Эти врожденные эмоции настолько сильны, что они помогают людям оставаться нравственными даже в самых аморальных ситуациях. Рассмотрим поведение солдат на войне. На поле боя людей недвусмысленно призывают убивать друг друга, убийство превращается в акт героизма. И все же даже в таких жестоких ситуациях солдаты часто испытывают трудности при преодолении своих нравственных инстинктов. К примеру, во время Второй мировой войны бригадный генерал армии США С. Л. Э. Маршалл провел опрос среди тысяч американских военных, только что вернувшихся с полей сражения. Полученный им шокирующий результат состоял в том, что менее 20 % солдат на самом деле стреляло по врагам даже во время атаки. «Страх убить кого-то, – писал Маршалл, – а не страх быть убитым – вот что является самой распространенной причиной неудачи в сражении для отдельного человека». Когда солдаты помимо своей воли оказывались в ситуации, в которой они могли напрямую причинить вред другому человеку, – а это личное нравственное решение, – эмоции в буквальном смысле выводили их из строя. «В наиболее ответственный момент сражения, – писал Маршалл, – солдат вдруг отказывался от прохождения военной службы по идейным соображениям».

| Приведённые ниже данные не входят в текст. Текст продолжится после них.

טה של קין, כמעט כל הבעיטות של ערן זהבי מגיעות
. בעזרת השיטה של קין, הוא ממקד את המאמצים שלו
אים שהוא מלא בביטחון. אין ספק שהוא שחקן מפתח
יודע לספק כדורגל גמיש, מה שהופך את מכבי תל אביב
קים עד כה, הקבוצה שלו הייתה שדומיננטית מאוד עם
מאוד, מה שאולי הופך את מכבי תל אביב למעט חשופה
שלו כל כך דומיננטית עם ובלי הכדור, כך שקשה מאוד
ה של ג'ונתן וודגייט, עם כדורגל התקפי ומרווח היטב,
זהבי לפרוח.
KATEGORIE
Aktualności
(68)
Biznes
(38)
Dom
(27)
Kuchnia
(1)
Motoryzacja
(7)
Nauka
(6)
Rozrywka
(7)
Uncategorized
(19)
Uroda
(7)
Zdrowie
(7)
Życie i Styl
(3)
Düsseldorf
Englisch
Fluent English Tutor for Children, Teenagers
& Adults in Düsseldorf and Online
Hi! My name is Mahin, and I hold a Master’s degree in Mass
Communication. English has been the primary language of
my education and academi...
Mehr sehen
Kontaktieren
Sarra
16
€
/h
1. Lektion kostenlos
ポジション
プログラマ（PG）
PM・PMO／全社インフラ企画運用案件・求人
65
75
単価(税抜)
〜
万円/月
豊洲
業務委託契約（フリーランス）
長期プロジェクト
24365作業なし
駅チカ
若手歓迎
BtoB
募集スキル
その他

После того как эти данные в 1947 году были опубликованы, армия США поняла, что у нее серьезные проблемы. Она немедленно начала пересматривать режим подготовки солдат, чтобы увеличить «коэффициент поражения». Новобранцы начали бесконечно репетировать убийство, стреляя по анатомически достоверным мишеням, падавшим при попадании. Как отметил подполковник Дейв Гроссман, «в этой обстановке учат стрелять осознанно и постоянно… Солдат делают невосприимчивыми к акту убийства, пока оно не становится автоматической реакцией». Армия также начала придавать особое значение таким боевым тактикам, как высотное бомбометание и дальнобойная артиллерия, которые могли скрыть личную цену войны. Когда бомбы сбрасываются с высоты 40 тысяч футов, решение о том, чтобы нанести удар, напоминает поворот руля в трамвае: люди оказываются отделены от результирующих смертей.

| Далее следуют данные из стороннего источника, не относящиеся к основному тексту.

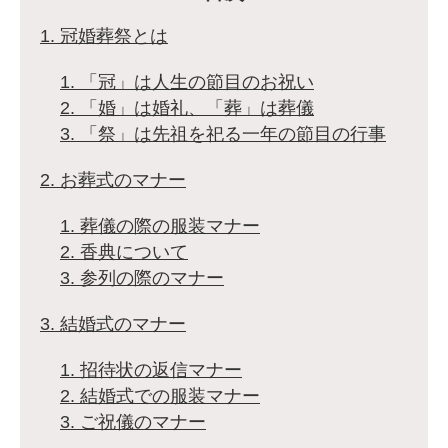
1. 冠婚葬祭とは
1. 「冠」は人生の節目のお祝い
2. 「婚」は婚礼、「葬」は葬儀
3. 「祭」は先祖を祀る一年の節目の行事
2. お葬式のマナー
1. 葬儀の際の服装マナー
2. 香典について
3. 参列の際のマナー
3. 結婚式のマナー
1. 招待状の返信マナー
2. 結婚式での服装マナー
3. ご祝儀のマナー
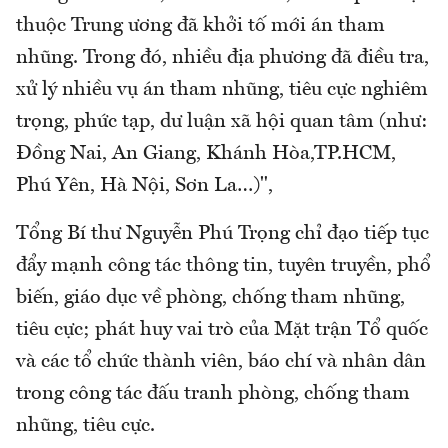
thuộc Trung ương đã khởi tố mới án tham
nhũng. Trong đó, nhiều địa phương đã điều tra,
xử lý nhiều vụ án tham nhũng, tiêu cực nghiêm
trọng, phức tạp, dư luận xã hội quan tâm (như:
Đồng Nai, An Giang, Khánh Hòa,TP.HCM,
Phú Yên, Hà Nội, Sơn La…)",
Tổng Bí thư Nguyễn Phú Trọng chỉ đạo tiếp tục
đẩy mạnh công tác thông tin, tuyên truyền, phổ
biến, giáo dục về phòng, chống tham nhũng,
tiêu cực; phát huy vai trò của Mặt trận Tổ quốc
và các tổ chức thành viên, báo chí và nhân dân
trong công tác đấu tranh phòng, chống tham
nhũng, tiêu cực.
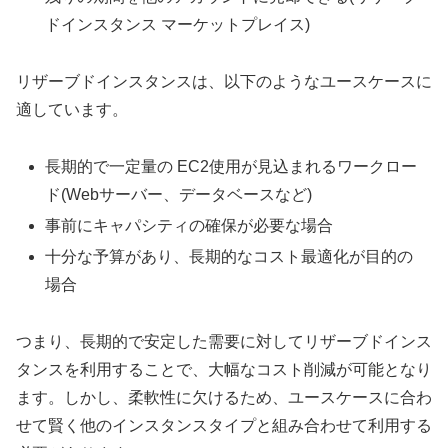
ドインスタンス マーケットプレイス)
リザーブドインスタンスは、以下のようなユースケースに
適しています。
長期的で一定量の EC2使用が見込まれるワークロー
ド(Webサーバー、データベースなど)
事前にキャパシティの確保が必要な場合
十分な予算があり、長期的なコスト最適化が目的の
場合
つまり、長期的で安定した需要に対してリザーブドインス
タンスを利用することで、大幅なコスト削減が可能となり
ます。しかし、柔軟性に欠けるため、ユースケースに合わ
せて賢く他のインスタンスタイプと組み合わせて利用する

Эти новые приемы подготовки и боевая тактика дали впечатляющие результаты. Спустя несколько лет после публикации его исследования Маршалла отправили воевать в Корею, где он обнаружил, что теперь уже 55 % пехотинцев используют свое оружие по назначению. Во Вьетнаме коэффициент поражения составил почти 90 %. Армии удалось превратить наиболее личную из всех нравственных ситуаций в безличный рефлекс. Солдаты больше не испытывали прилива негативных эмоций, стреляя из своего оружия. Их превратили, как писал Гроссман, в «смертоносные машины».


3

По сути принятие нравственных решений непосредственно связано с сопереживанием. Мы испытываем отвращение к насилию, потому что знаем, что оно причиняет боль. Мы справедливо относимся к другим людям, потому что знаем, как чувствует себя человек, к которому относятся несправедливо. Мы отказываемся причинять страдания, потому что можем себе представить, каково это – страдать. Наш мозг естественным образом объединяет нас всех, так что мы можем лишь последовать совету апостола Луки: «И как хотите, чтобы с вами поступали люди, так и вы поступайте с ними».

Сопереживать не так просто, как кажется. Для начала перед тем, как вы сможете сочувствовать другим людям, вам нужно понять, что именно они чувствуют. То есть вам нужно создать теорию о том, что происходит у них в головах, чтобы ваш эмоциональный мозг смог имитировать активность их эмоционального мозга. Иногда такое чтение мыслей совершается за счет интерпретации человеческих выражений лица. Если кто-то щурится или стискивает зубы, вы автоматически заключаете, что его мозжечковая миндалина возбуждена – он злится. Если он напрягает большую скуловую мышцу – это происходит, когда человек улыбается, – вы предполагаете, что он доволен. Конечно, у вас не всегда есть доступ к такому набору коммуникативных приемов, как выражения лица. Когда вы говорите по телефону, пишете письмо по электронной почте или думаете о ком-то, кто находится далеко, вам приходится читать мысли, смоделировав ситуацию и представив себе, что бы вы чувствовали на месте вашего контрагента.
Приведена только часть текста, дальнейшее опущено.